The clever Sea from Book of Yum created “Adopt a GF Blogger” as a means for our ever-growing gluten free community to get to know each other (and our tasty recipes!). I think of Sea as our virtual gluten-free matchmaker — uniting Celiacs far and wide. I excitedly decided to adopt Sophie from Flour Arrangements for my first adoption entry. No offense to Sophie, but I am glad this is a “virtual adoption”, because Thing 1 and Thing 2 keep me quite busy – thankyouverymuch. I totally enjoy reading Sophie’s blog and drooling over her mouth-watering recipes. Not only can she whip up an amazing gluten free meal, but Sophie draws, loves antique-y old things, and has an amazingly positive outlook.
Without further ado, here is my version of Sophie’s creation. Never one to completely follow directions (such a rebel!), I experimented with my just-purchased amaranth flour and also added an orange flavor to the muffins.

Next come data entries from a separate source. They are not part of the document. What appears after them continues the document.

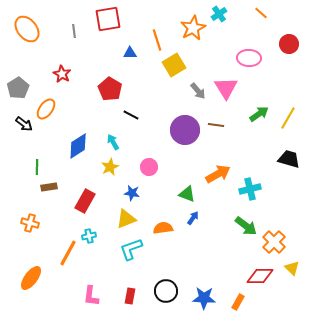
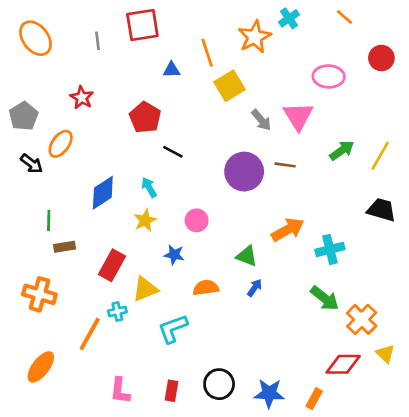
yellow triangle: (126, 219) -> (145, 289), moved
orange cross: (30, 223) -> (39, 294), size x1.4
orange semicircle: (163, 228) -> (206, 288), moved

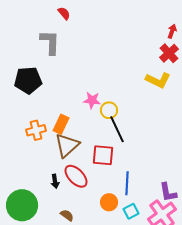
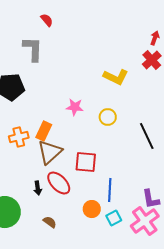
yellow L-shape: (158, 80) -> (116, 77), moved
yellow circle: (109, 110) -> (108, 117), moved
black line: (117, 129) -> (147, 136), moved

Cranberry Orange Carrot Muffins with Gingerbread Frosting
Adapted from Sophie’s fantabulous recipe at Flour Arrangements
Cranberry Orange Carrot Muffin Ingredients:
1 cup brown rice flour
1/3 cup amaranth flour
1/4 cup tapioca flour
1/4 cup sweet white sorghum flour
2 tablespoons ground flax seed
3/4 teaspoon xanthan gum
1 teaspoon baking powder
1/2 teaspoon baking soda
2/3 cup white sugar
1/4 cup canola oil
2 1/2 tablespoon melted butter
1 1/2 tablespoon real maple syrup
1/2 cup orange juice
1 1/2 small carrots, finely grated
1 1/2 teaspoon orange zest
1/2 cup “orange flavor” craisins
1/2 teaspoon orange extract
2 large eggs
1/2 teaspoon salt
1 teaspoon pumpkin pie spice
Preheat oven to 350 degrees. Mix all flours, xanthan gum, baking powder, baking soda, salt, and pumpkin pie spice in a large bowl. In a separate mixing bowl, whisk eggs, white sugar, canola oil, melted butter, maple syrup, orange juice, orange extract and zest. Add the grated carrot. Add wet ingredients to bowl of dry ingredients. Combine thoroughly. Fold in the “orange flavor” craisins. Bake 20 minutes at 350 degrees. Makes 12 tasty muffins.
Gingerbread Frosting Ingredients:
5 1/2 tablespoons softened butter
1/4 cup firmly packed dark brown sugar
1 tablespoon molasses
1/8 teaspoon ground ginger
1 teaspoon ground cinnamon
pinch of ground all spice
pinch of ground cloves
1 1/4 cups powdered sugar
Using an electric mixer on low speed, combine softened butter with dark brown sugar. Add ginger, cinnamon, all spice, cloves, and molasses. Mix thoroughly. Slowly add powdered sugar (about 1/4 of a cup at a time) until all powdered sugar has been added.
Frost muffins once completely cooled.